Databricks Ecosystem Deep Dive - Open Source Foundations and Governance

“Databricks looks like an all-in-one platform for data ingestion, storage, analytics, ML, and governance – but under the hood it’s powered by well-known open source projects.”

This post looks at Databricks not just as a “managed Spark service”, but as a unified data & AI platform built on top of open source.
We’ll also cover data governance (especially Unity Catalog) and how Databricks works together with dbt rather than replacing it.

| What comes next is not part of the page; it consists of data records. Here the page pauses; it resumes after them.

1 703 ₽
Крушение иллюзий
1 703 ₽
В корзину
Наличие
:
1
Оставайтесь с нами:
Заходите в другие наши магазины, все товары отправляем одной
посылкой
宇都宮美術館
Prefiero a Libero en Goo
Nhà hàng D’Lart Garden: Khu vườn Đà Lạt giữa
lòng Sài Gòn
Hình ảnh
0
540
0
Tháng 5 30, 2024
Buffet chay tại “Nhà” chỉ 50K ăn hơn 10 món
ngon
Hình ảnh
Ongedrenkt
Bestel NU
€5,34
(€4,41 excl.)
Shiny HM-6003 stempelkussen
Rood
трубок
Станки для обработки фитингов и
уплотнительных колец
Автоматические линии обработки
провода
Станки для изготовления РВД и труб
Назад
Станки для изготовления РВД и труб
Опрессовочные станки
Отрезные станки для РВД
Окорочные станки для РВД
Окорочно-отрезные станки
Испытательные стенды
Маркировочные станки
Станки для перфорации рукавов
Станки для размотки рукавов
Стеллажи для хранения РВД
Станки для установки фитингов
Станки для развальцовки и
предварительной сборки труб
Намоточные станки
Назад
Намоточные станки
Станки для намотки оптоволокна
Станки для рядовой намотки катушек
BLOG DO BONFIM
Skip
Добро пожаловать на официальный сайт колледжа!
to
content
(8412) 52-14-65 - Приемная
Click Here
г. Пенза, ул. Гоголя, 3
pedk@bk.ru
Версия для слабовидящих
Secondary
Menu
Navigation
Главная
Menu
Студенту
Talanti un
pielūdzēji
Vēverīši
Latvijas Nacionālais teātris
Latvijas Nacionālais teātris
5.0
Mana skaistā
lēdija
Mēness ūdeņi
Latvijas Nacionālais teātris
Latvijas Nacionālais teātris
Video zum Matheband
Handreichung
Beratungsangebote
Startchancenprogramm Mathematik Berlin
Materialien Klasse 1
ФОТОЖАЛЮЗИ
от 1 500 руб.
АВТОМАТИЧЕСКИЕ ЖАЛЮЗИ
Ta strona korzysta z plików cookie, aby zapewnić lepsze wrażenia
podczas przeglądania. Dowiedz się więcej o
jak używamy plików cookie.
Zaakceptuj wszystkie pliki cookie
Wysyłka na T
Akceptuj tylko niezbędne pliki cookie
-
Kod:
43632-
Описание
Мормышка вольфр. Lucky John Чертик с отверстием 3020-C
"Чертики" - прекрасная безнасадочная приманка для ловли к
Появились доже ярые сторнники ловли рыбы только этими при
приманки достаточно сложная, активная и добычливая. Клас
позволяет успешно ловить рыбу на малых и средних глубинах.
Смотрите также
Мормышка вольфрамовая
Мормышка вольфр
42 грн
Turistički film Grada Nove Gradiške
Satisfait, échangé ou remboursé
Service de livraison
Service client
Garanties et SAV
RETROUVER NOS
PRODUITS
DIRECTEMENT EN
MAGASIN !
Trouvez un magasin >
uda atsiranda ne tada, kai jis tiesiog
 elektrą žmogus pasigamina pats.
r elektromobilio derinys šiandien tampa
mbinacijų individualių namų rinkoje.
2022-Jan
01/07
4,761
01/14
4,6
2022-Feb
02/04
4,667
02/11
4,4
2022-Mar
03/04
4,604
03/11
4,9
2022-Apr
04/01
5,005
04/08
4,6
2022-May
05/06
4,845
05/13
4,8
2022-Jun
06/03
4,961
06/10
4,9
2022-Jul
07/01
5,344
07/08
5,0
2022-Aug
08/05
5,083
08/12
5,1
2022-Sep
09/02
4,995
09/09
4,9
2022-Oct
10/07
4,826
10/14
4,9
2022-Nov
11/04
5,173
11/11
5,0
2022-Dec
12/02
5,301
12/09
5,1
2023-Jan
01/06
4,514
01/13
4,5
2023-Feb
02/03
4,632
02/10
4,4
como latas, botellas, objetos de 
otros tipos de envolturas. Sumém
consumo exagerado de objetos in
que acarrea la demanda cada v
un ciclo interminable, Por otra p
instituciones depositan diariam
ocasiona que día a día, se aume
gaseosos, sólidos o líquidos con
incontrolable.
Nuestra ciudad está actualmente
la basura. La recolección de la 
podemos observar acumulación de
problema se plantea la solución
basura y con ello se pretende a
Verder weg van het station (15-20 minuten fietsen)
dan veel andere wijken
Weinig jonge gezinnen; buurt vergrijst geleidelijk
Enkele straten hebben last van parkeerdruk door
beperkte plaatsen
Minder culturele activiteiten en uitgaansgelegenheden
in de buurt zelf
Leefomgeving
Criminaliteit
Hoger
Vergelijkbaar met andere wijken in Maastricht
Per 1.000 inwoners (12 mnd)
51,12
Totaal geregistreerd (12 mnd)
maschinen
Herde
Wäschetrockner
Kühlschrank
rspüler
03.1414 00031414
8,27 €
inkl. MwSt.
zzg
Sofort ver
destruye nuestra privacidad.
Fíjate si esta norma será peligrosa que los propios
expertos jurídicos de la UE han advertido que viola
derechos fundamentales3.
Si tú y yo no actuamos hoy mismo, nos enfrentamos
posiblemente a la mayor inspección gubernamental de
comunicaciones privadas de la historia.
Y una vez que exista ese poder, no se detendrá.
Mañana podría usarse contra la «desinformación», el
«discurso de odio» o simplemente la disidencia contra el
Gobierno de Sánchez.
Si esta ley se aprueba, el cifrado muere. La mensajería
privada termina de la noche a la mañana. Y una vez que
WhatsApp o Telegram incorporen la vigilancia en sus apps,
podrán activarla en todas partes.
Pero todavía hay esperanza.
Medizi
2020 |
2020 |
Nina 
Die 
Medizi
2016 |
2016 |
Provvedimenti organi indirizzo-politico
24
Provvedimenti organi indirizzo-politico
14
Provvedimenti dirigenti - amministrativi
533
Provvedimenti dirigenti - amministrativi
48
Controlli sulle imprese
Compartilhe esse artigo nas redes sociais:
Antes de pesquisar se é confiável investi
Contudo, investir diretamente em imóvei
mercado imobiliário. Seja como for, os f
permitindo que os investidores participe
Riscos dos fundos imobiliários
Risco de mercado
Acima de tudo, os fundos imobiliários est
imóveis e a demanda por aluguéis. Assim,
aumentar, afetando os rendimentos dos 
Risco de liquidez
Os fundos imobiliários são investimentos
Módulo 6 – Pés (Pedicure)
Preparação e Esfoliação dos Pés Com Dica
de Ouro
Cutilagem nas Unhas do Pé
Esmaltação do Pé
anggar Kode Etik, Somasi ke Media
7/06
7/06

📚 Big Picture: Layered View of the Databricks Platform

It’s easiest to understand Databricks by looking at it layer by layer.

User Layer (User & Tools)
 ├─ Notebooks, Dashboards, SQL Editor
 ├─ Databricks SQL / Databricks Workflows
 ├─ Partner tools: dbt, Power BI, Tableau, Looker, Fivetran, Airflow, etc.
 └─ REST / SDK / JDBC / ODBC

Engine & Runtime Layer
 ├─ Apache Spark (optimized in Databricks Runtime)
 ├─ Photon (C++ vectorized query engine, commercial)
 ├─ ML Runtime (Spark + curated ML libraries)
 └─ Databricks Model Serving / Vector Search

Storage & Metadata Layer
 ├─ Delta Lake (open source table format)
 ├─ Unity Catalog (catalog, permissions, lineage – now open source)
 └─ Cloud storage (S3, ADLS, GCS, etc.)

Orchestration & Quality Layer
 ├─ Databricks Workflows (job / pipeline scheduling)
 ├─ Delta Live Tables / Lakeflow (declarative pipelines, data quality)
 └─ Integration with dbt, Airflow, Dagster and others

ML & MLOps Layer
 ├─ MLflow (experiments, models, registry – open source)
 ├─ Feature Store, AutoML
 └─ Model Serving, Monitoring

Now let’s see which open source projects power each layer, and what Databricks adds on top.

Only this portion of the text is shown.